If we focus on AI, that’s particularly true. OK, Meta might be able to use AI as a means of doing better ad targeting, but it’s very hard to see how ad-oriented AI missions aren’t playing into a zero-sum game; adspend isn’t something you can improve just by improving targeting; you steal other share instead. How does AR/VR engage AI in any way, much less a way that generates a willingness to pay?
Microsoft, who saw a bit of a stock decline after their report, has a bit of the same issue. It’s not so much that Microsoft doesn’t have a business-facing AI strategy, or that it doesn’t have business users, but that it doesn’t seem to be generating significant revenue growth. Based on what enterprises tell me, the problem seems to be that the “copilot” concept isn’t seen as a proven way to cut costs, and so doesn’t generate much enthusiasm. While almost 100% of enterprises I chat with say their company uses it, less than a sixth say that they believe it generates any monetizable benefit.
The big problem I see with Microsoft is that it’s really relying on integration with office tools to promote a revenue stream, and that strategy doesn’t seem to resonate with enterprise planners, for the most part. Is Microsoft hoping to capture SMBs, or individuals? There’s nothing wrong with integrating AI with office packages (Google does this too) but it seems better to have specific AI tools available to pull demand through, and also to promote all of the “AI agent” models enterprises find useful.
Then there’s Google (Alphabet, if you want to be strictly correct). This is the AI play that, among the Big Three, earns the most respect. Both Gemini’s Deep Research and NotebookLM tools get the nod by enterprises as being useful, and enterprises also like Google’s initiatives in providing mechanisms to integrate AI agents with applications and support self-hosting. However, they still say that IBM is a better source of insight and support in both these areas.

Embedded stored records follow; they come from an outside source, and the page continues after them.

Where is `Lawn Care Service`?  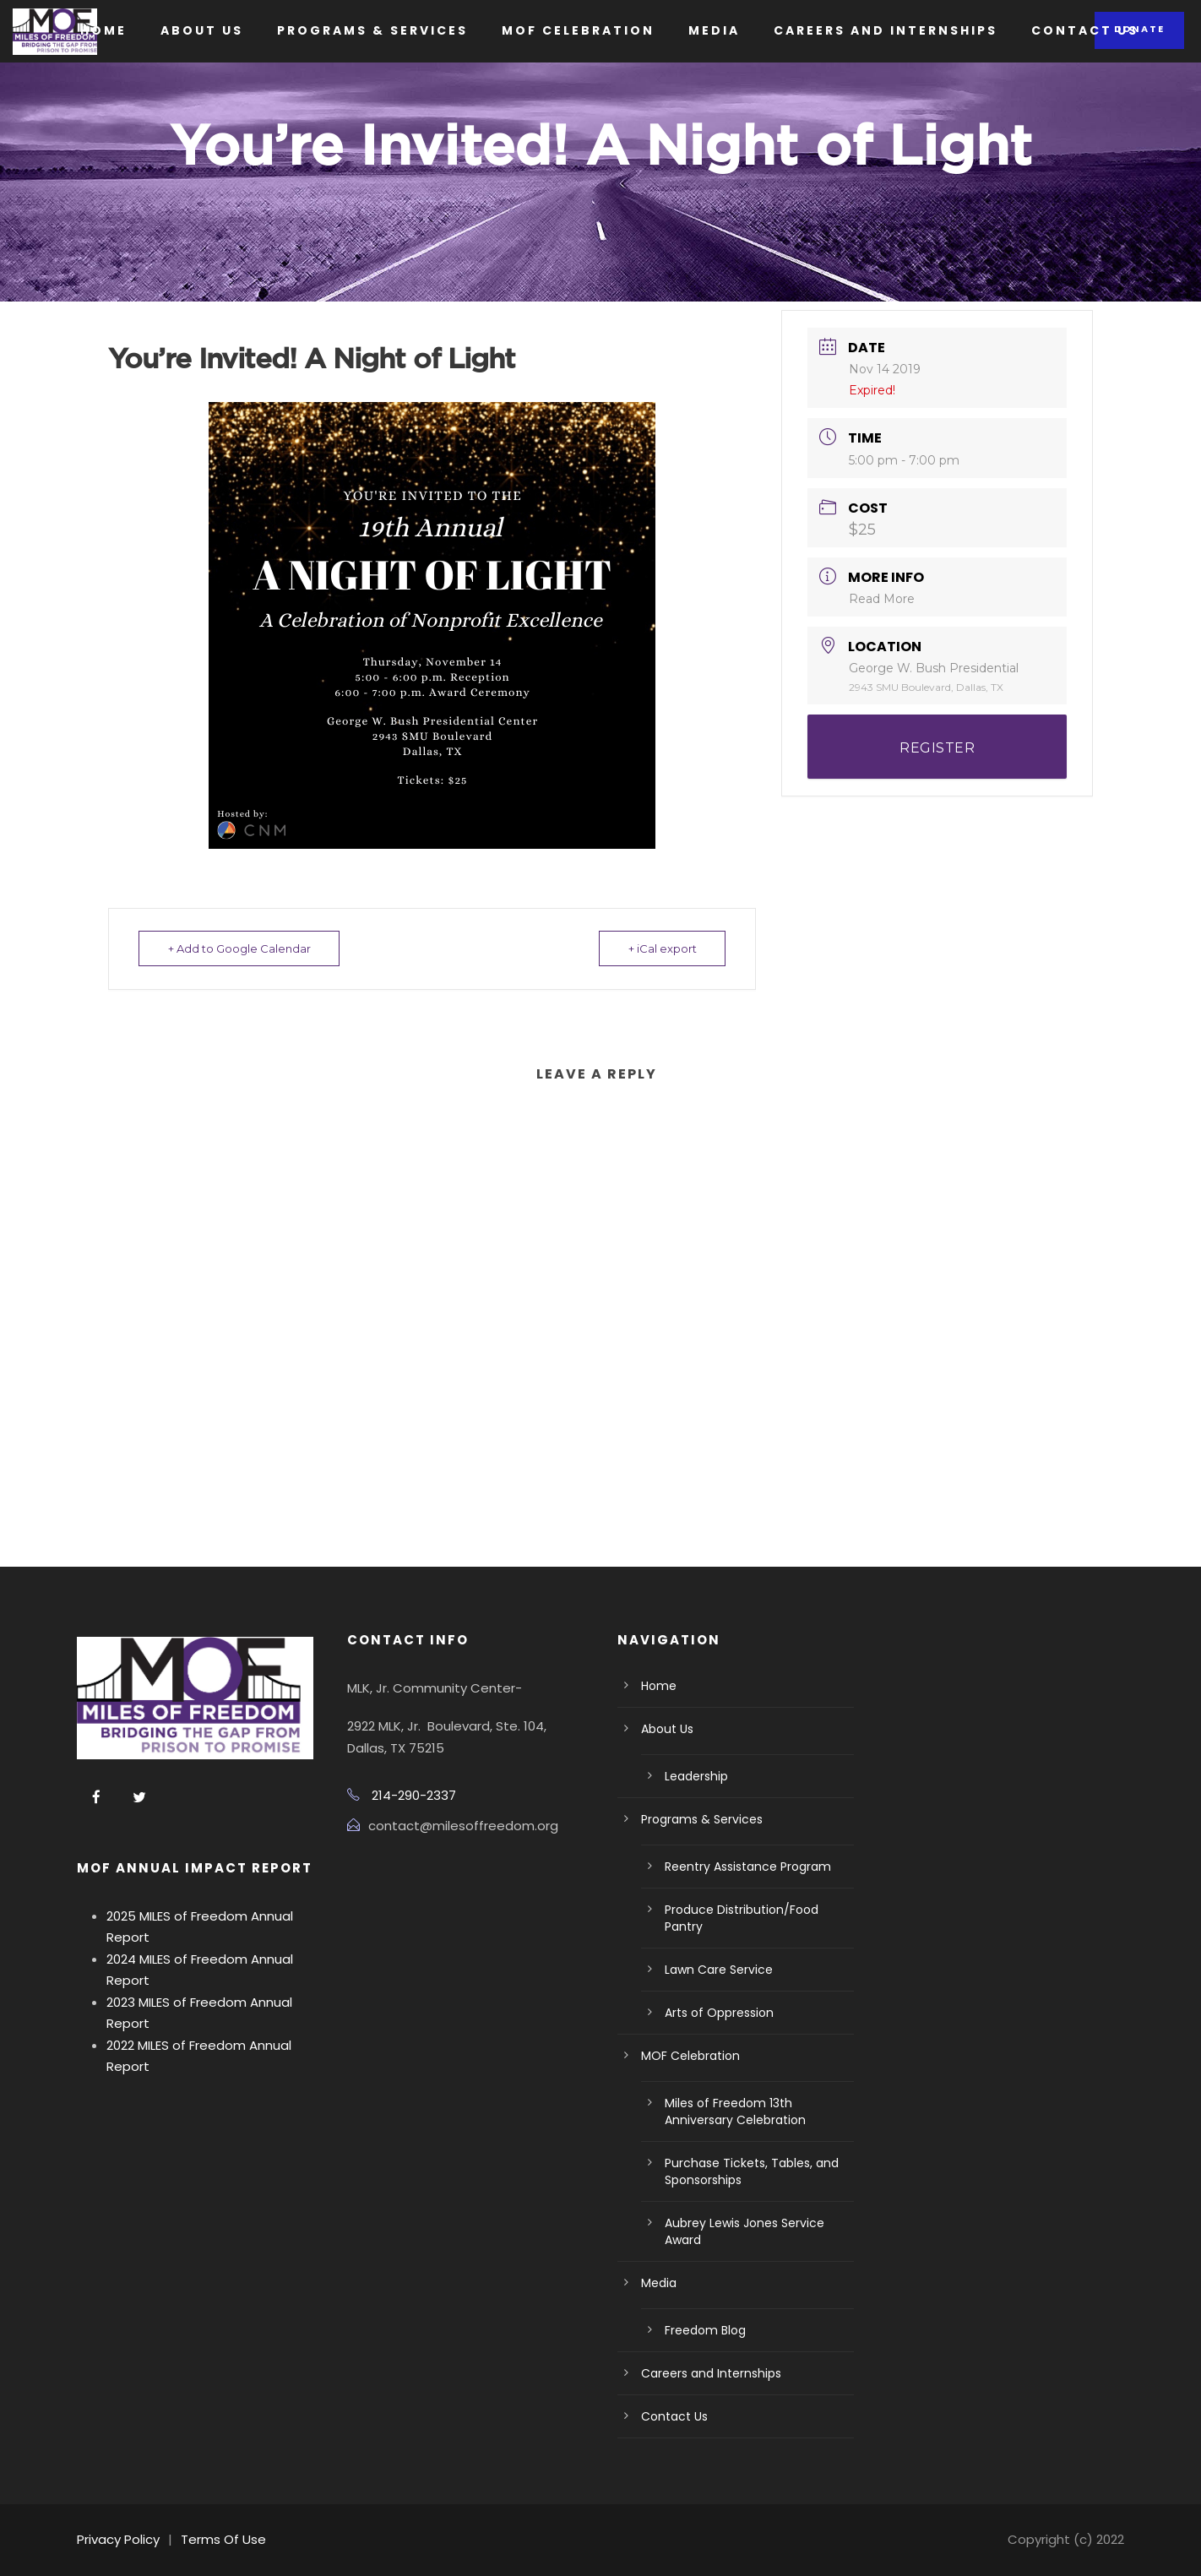 Lawn Care Service is located at coordinates (719, 1969). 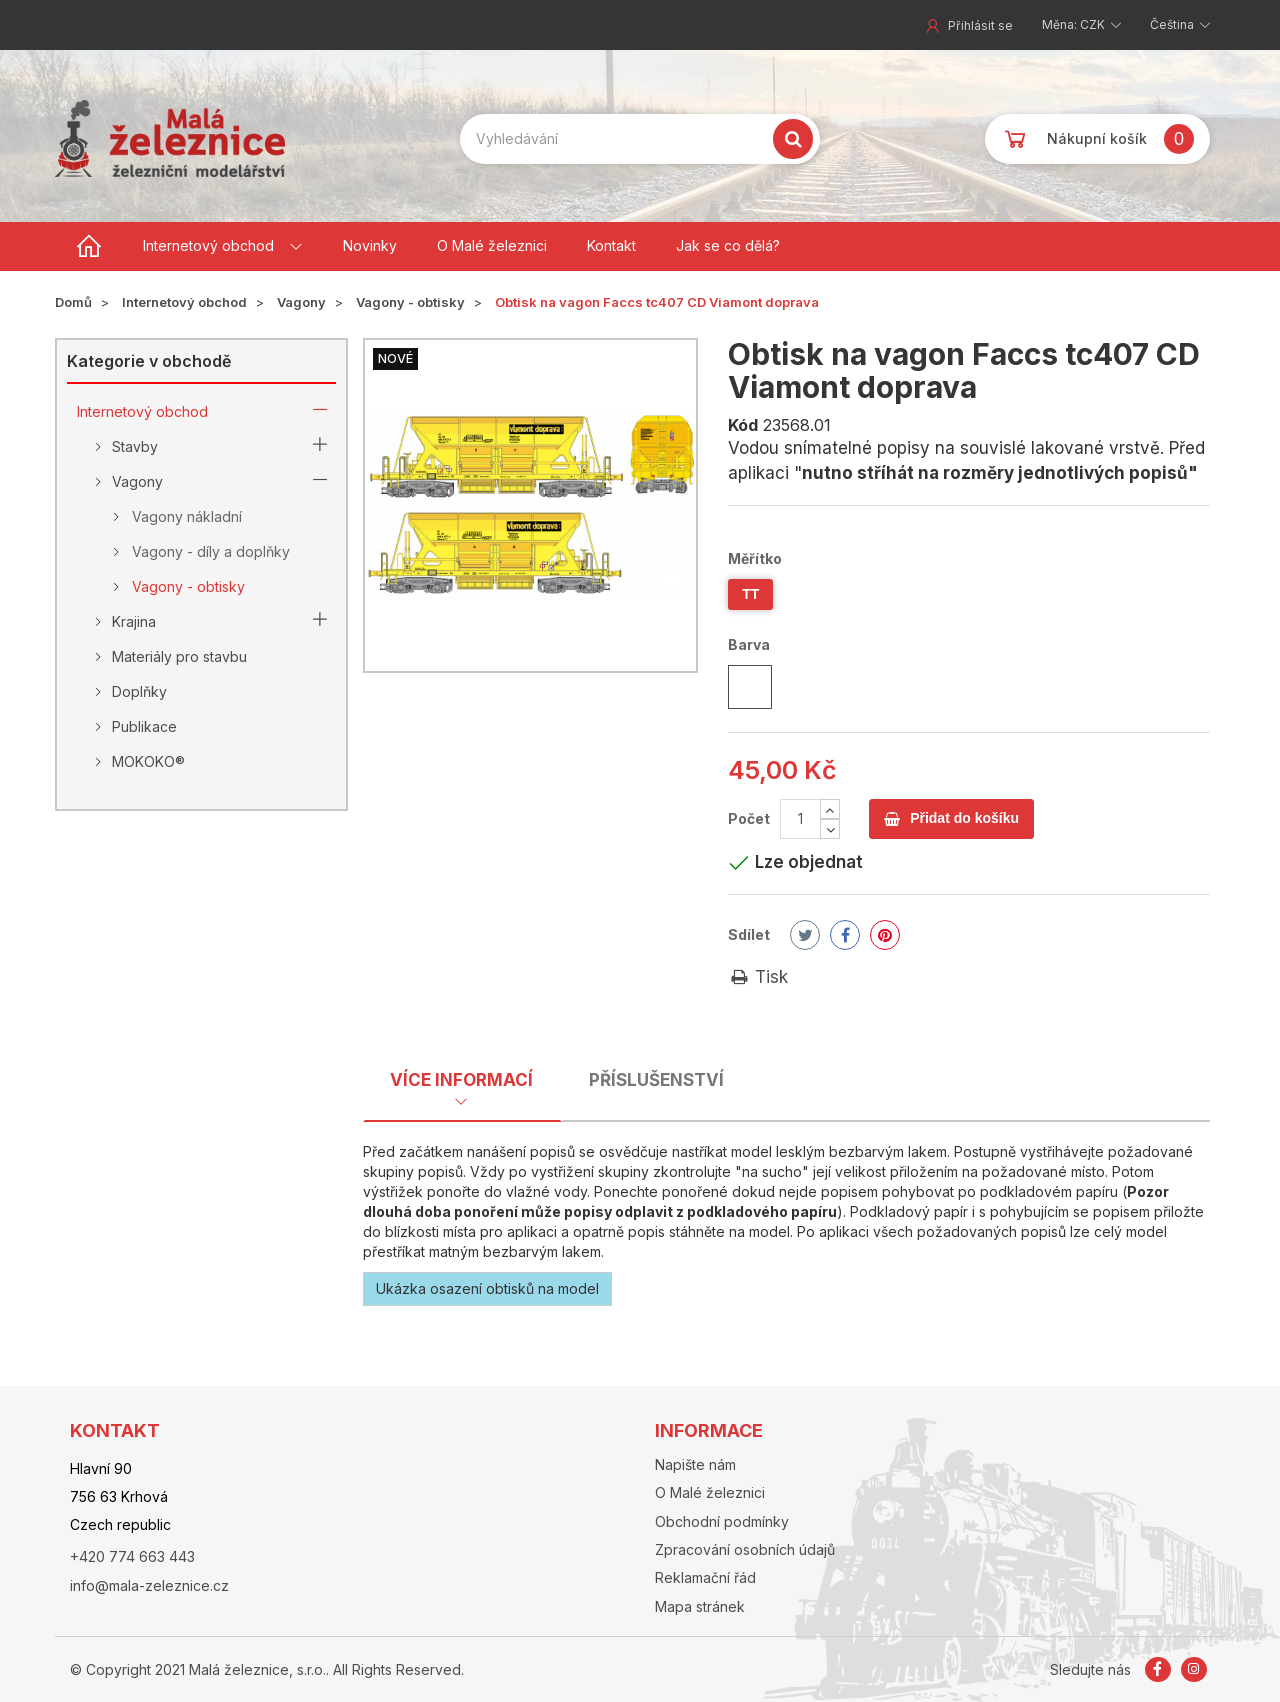 This screenshot has width=1280, height=1702. I want to click on [Increase], so click(830, 809).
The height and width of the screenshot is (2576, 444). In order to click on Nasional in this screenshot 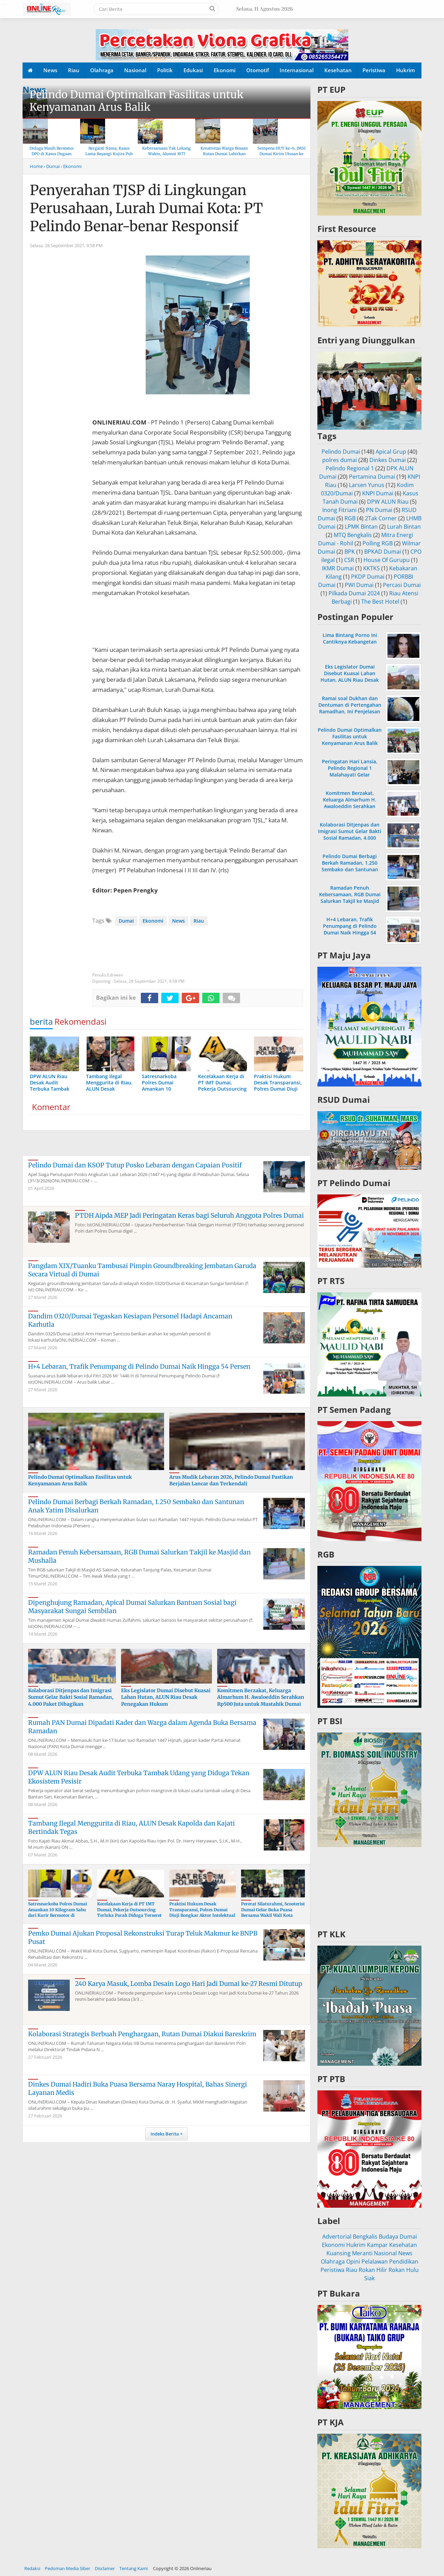 , I will do `click(135, 70)`.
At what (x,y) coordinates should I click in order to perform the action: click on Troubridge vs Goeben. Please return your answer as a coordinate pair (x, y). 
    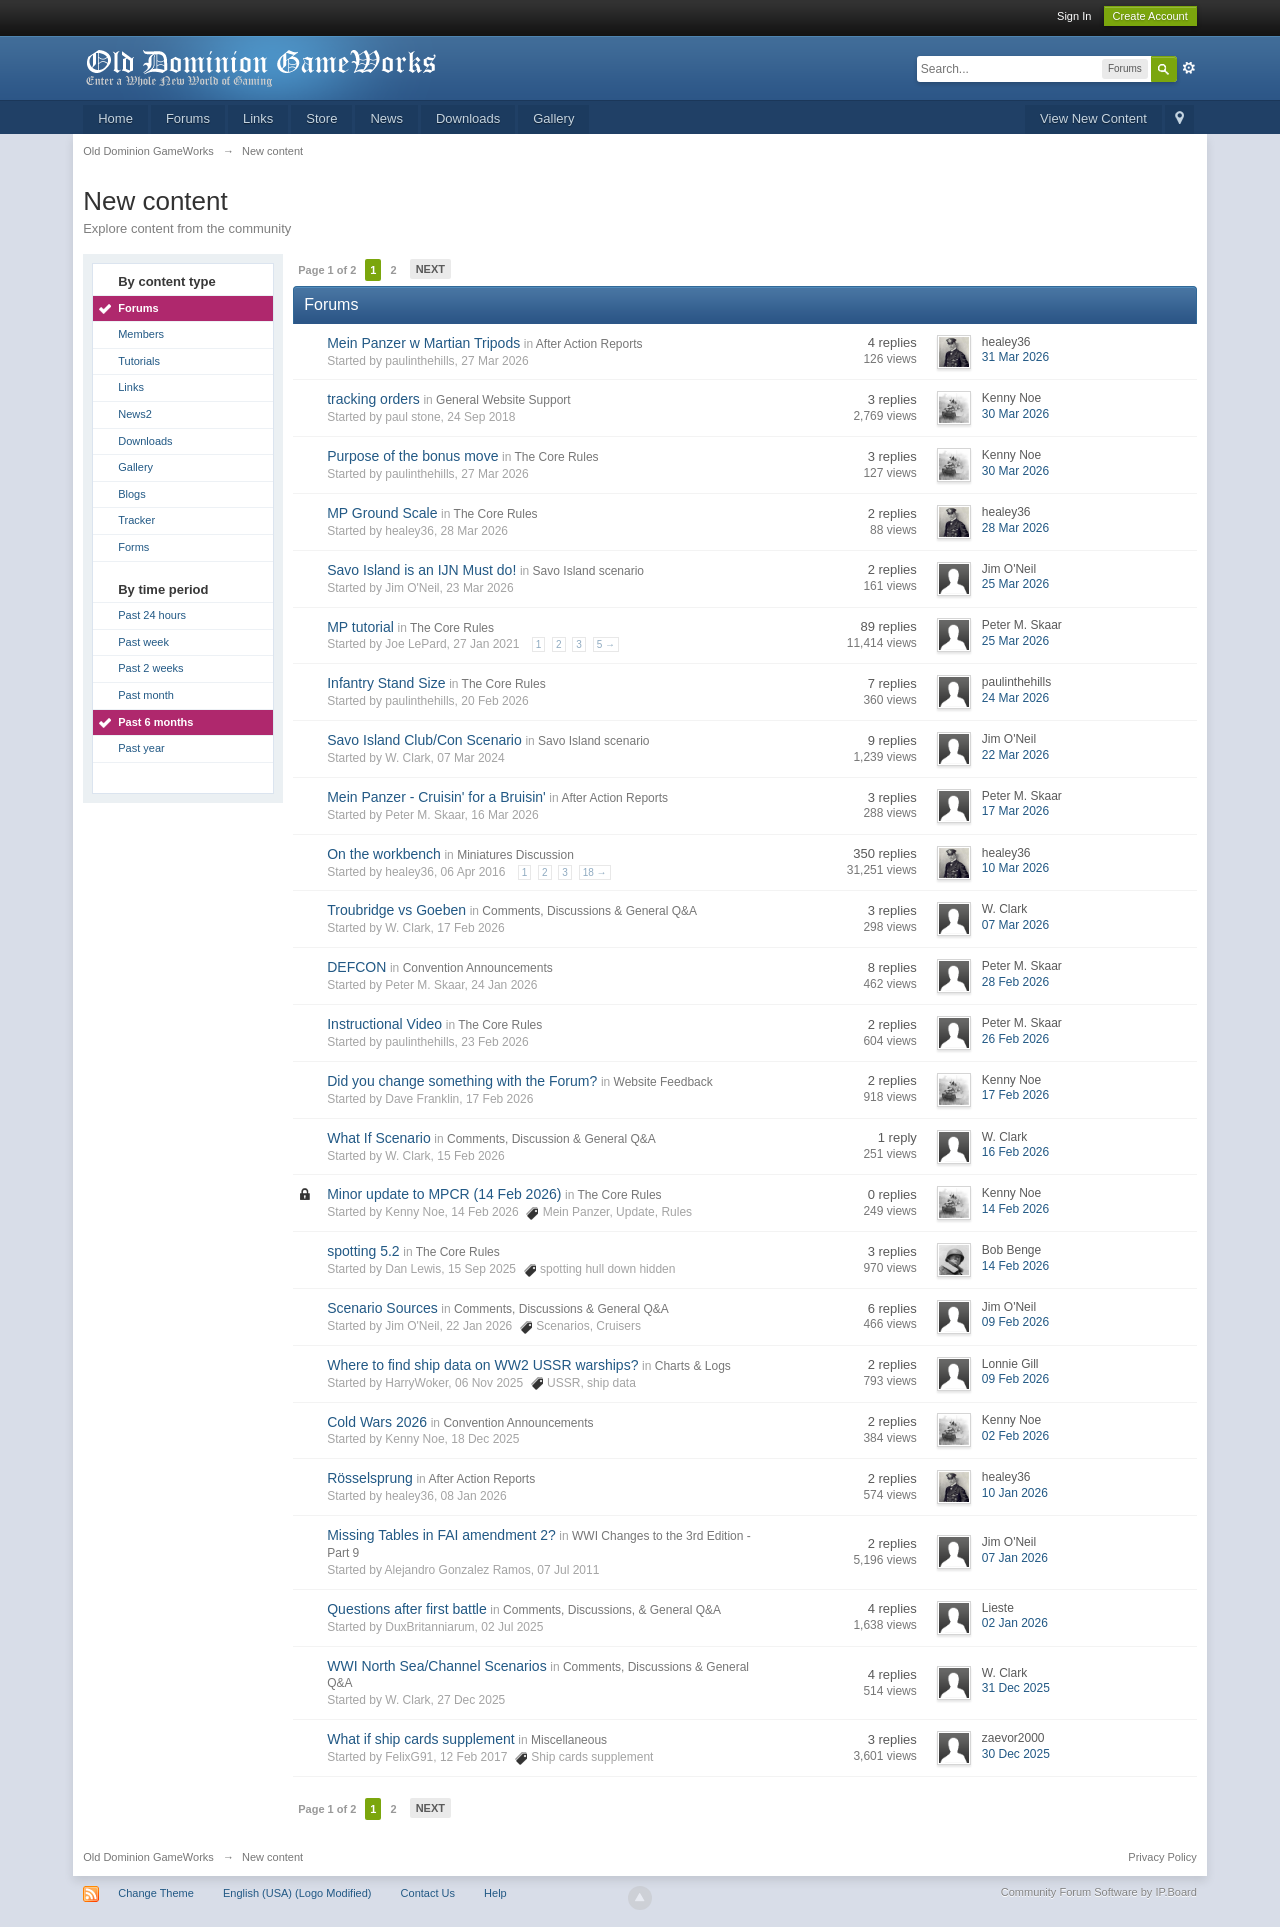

What seems to make the difference for Google is the value of the AI tools it provides, the fact that these tools are independent and thus not only can be easily fit into multiple missions, but tend to validate AI by being specifically and independently based on AI. Enterprises told me that many users of Microsoft’s copilot-in-office-software users didn’t know they had AI at all, or didn’t associate the features with AI, which hardly builds demand for AI among the users.
Another data point here is that a couple Cisco executives threw a little shade on the AI craze in comments to Wall Street, saying that some AI business models may be eliminated through market experience, and that this could create casualties among AI providers and perhaps an AI market correction. This is essentially how I see the AI market; a lot of hype and a slower-developing but powerful value proposition. The earnings reports of the three biggest AI spenders seems to show they’re all confident, but that investors are a bit less so. Does that mean we face a real AI correction? The Street loves a bubble, and all the excitement around the OpenAI IPO suggests they’re not ready to cast AI hype aside…yet.